# Modeling Environmental Exposures & Disease

> **NIH NIH P30** · RUTGERS BIOMEDICAL AND HEALTH SCIENCES · 2024 · $26,572

## Abstract

MODELING ENVIRONMENTAL EXPOSURES AND DISEASE FACILITY CORE - ABSTRACT
The Modeling Environmental Exposures and Disease Facility Core (MEED) provides systems modeling as well
as data science methods and computational tools that support and complement field and laboratory studies
conducted by CEED investigators. These methods and tools help to elucidate how environmental exposures can
lead to disease, and to translate these findings to prevention and mitigation strategies that reduce adverse health
outcomes. MEED supports a wide range of computational approaches, applicable across multiple environmental
and biological scales, for assessing and modeling events and processes that occur along the continuum from
source of environmental stressors to human exposures and to target tissue doses and biological responses. In
particular, the Core Co-Directors, Hao Zhu and Panos Georgopoulos have been developing and applying novel
“hybrid” computational frameworks that combine mechanism-driven systems simulations with data-driven
interpretable machine learning methods for predictive toxicology and exposure science applications. MEED
provides support to CEED investigators in quantifying environmental exposures and biological processes
associated with xenobiotics at the systems level, accounting for different system components, interactions, and
functional states.

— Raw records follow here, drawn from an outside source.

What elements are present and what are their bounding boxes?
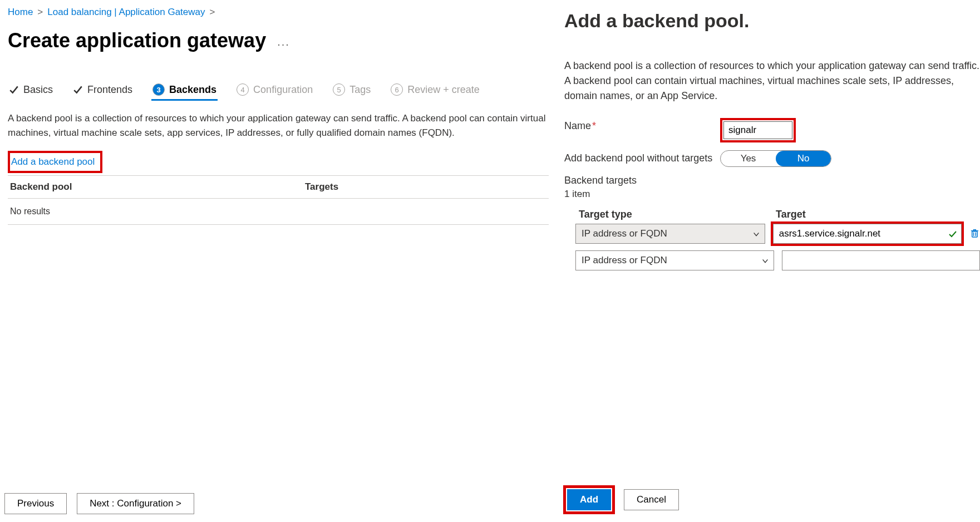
name-input[interactable]	[723, 121, 792, 139]
cancel-button[interactable]: Cancel	[624, 489, 679, 510]
add-backend-pool-panel: Add a backend pool. A backend pool is a …	[557, 0, 980, 522]
svg-rect-0	[972, 232, 977, 237]
table-row-empty: No results	[8, 199, 549, 225]
column-header-target: Target	[776, 209, 980, 220]
tab-review[interactable]: 6 Review + create	[390, 80, 481, 101]
chevron-right-icon: >	[210, 7, 215, 18]
add-backend-pool-link[interactable]: Add a backend pool	[11, 156, 95, 167]
toggle-no[interactable]: No	[776, 151, 831, 166]
panel-description: A backend pool is a collection of resour…	[564, 58, 980, 104]
name-input-highlight	[720, 118, 796, 142]
step-number-icon: 6	[391, 83, 403, 96]
tab-label: Review + create	[407, 84, 480, 96]
target-input[interactable]	[773, 224, 962, 244]
add-button[interactable]: Add	[567, 489, 611, 510]
add-button-highlight: Add	[563, 485, 615, 514]
column-header-targets: Targets	[305, 181, 546, 193]
delete-icon[interactable]	[969, 228, 980, 239]
next-button[interactable]: Next : Configuration >	[77, 493, 194, 514]
column-header-pool: Backend pool	[10, 181, 305, 193]
tab-configuration[interactable]: 4 Configuration	[235, 80, 314, 101]
tab-label: Backends	[169, 84, 216, 96]
tab-backends[interactable]: 3 Backends	[151, 80, 218, 101]
main-content: Home > Load balancing | Application Gate…	[0, 0, 557, 522]
tab-frontends[interactable]: Frontends	[72, 81, 134, 101]
breadcrumb-home[interactable]: Home	[8, 7, 33, 18]
tab-label: Tags	[349, 84, 371, 96]
check-icon	[73, 85, 83, 95]
more-icon[interactable]: ···	[277, 38, 290, 51]
target-row: IP address or FQDN	[564, 224, 980, 244]
toggle-yes[interactable]: Yes	[721, 151, 776, 166]
breadcrumb-load-balancing[interactable]: Load balancing | Application Gateway	[47, 7, 205, 18]
chevron-down-icon	[752, 230, 760, 238]
breadcrumb: Home > Load balancing | Application Gate…	[8, 7, 549, 18]
page-title: Create application gateway	[8, 29, 266, 52]
wizard-footer: Previous Next : Configuration >	[4, 493, 194, 514]
select-value: IP address or FQDN	[582, 255, 667, 265]
select-value: IP address or FQDN	[582, 228, 667, 239]
add-backend-pool-highlight: Add a backend pool	[8, 151, 102, 173]
panel-title: Add a backend pool.	[564, 10, 980, 32]
backend-description: A backend pool is a collection of resour…	[8, 111, 549, 140]
target-type-select[interactable]: IP address or FQDN	[575, 250, 774, 270]
tab-label: Basics	[23, 84, 53, 96]
tab-tags[interactable]: 5 Tags	[332, 80, 372, 101]
target-input-wrap	[782, 250, 980, 270]
check-icon	[9, 85, 19, 95]
without-targets-toggle[interactable]: Yes No	[720, 150, 831, 167]
no-results-text: No results	[10, 206, 50, 216]
step-number-icon: 3	[152, 83, 165, 96]
step-number-icon: 4	[237, 83, 249, 96]
panel-footer: Add Cancel	[563, 485, 679, 514]
chevron-down-icon	[761, 257, 769, 264]
backend-targets-label: Backend targets	[564, 175, 980, 186]
item-count: 1 item	[564, 189, 980, 200]
target-row: IP address or FQDN	[564, 250, 980, 270]
target-input[interactable]	[782, 250, 980, 270]
target-type-select[interactable]: IP address or FQDN	[575, 224, 765, 244]
step-number-icon: 5	[333, 83, 345, 96]
without-targets-label: Add backend pool without targets	[564, 150, 720, 164]
name-label: Name*	[564, 118, 720, 132]
tab-basics[interactable]: Basics	[8, 81, 54, 101]
target-input-highlight	[773, 224, 962, 244]
backend-pool-table: Backend pool Targets No results	[8, 175, 549, 225]
chevron-right-icon: >	[37, 7, 43, 18]
column-header-target-type: Target type	[564, 209, 776, 220]
previous-button[interactable]: Previous	[4, 493, 67, 514]
backend-targets-table: Target type Target IP address or FQDN	[564, 205, 980, 270]
check-icon	[948, 229, 957, 238]
tab-label: Configuration	[253, 84, 313, 96]
wizard-tabs: Basics Frontends 3 Backends 4 Configurat…	[8, 80, 549, 101]
tab-label: Frontends	[87, 84, 132, 96]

To achieve its goals, MEED has three aims: Aim 1. Provide state-of-the-art data science
(informatics) tools for the analysis and integration of complex heterogeneous socioeconomic, environmental,
chemical, and biological data relevant to environmental health; Aim 2. Develop/adapt mechanistic models for
environmental and biological processes to support spatiotemporal estimation of exposures and simulate internal
doses and processes linking exposures to disease pathogenesis; and Aim 3. Work with community partners and
the Community Engagement Core (CEC) to identify and model exposures and risks of concern at the community
or individual levels as a function of geography, lifestyle/behavior, socioeconomic conditions, and host factors.
The core focuses on overburdened communities and populations at-risk, modeling and translating exposures
and health outcomes associated with intervention strategies developed through our community partnerships.
Examples of projects supported by MEED that will be expanded in scope during the next grant period include:
(a) Modeling climate change dynamics and global-to-local impacts on environmental stressor exposures; a
special focus of this effort is on supporting local Environmental and Climate Justice assessments; (b) Modeling
complex toxic exposures in overburdened and at-risk populations; applications involve PFAS mixtures, air toxics,
mycoestrogens, and others; (c) Modeling multiscale pulmonary and multi-organ toxicodynamic responses to
inhalation of oxidative stress agents such as ozone and nanoparticles; (d) High-throughput toxicity and risk
screening methods for chemi...

## Key facts

- **NIH application ID:** 10830092
- **Project number:** 2P30ES005022-37
- **Recipient organization:** RUTGERS BIOMEDICAL AND HEALTH SCIENCES
- **Principal Investigator:** PANOS G. GEORGOPOULOS
- **Activity code:** P30 (R01, R21, SBIR, etc.)
- **Funding institute:** NIH
- **Fiscal year:** 2024
- **Award amount:** $26,572
- **Award type:** 2
- **Project period:** 1997-04-01 → 2029-04-30

## Primary source

NIH RePORTER: https://reporter.nih.gov/project-details/10830092

## Citation

> US National Institutes of Health, RePORTER application 10830092, Modeling Environmental Exposures & Disease (2P30ES005022-37). Retrieved via AI Analytics 2026-05-28 from https://api.ai-analytics.org/grant/nih/10830092. Licensed CC0.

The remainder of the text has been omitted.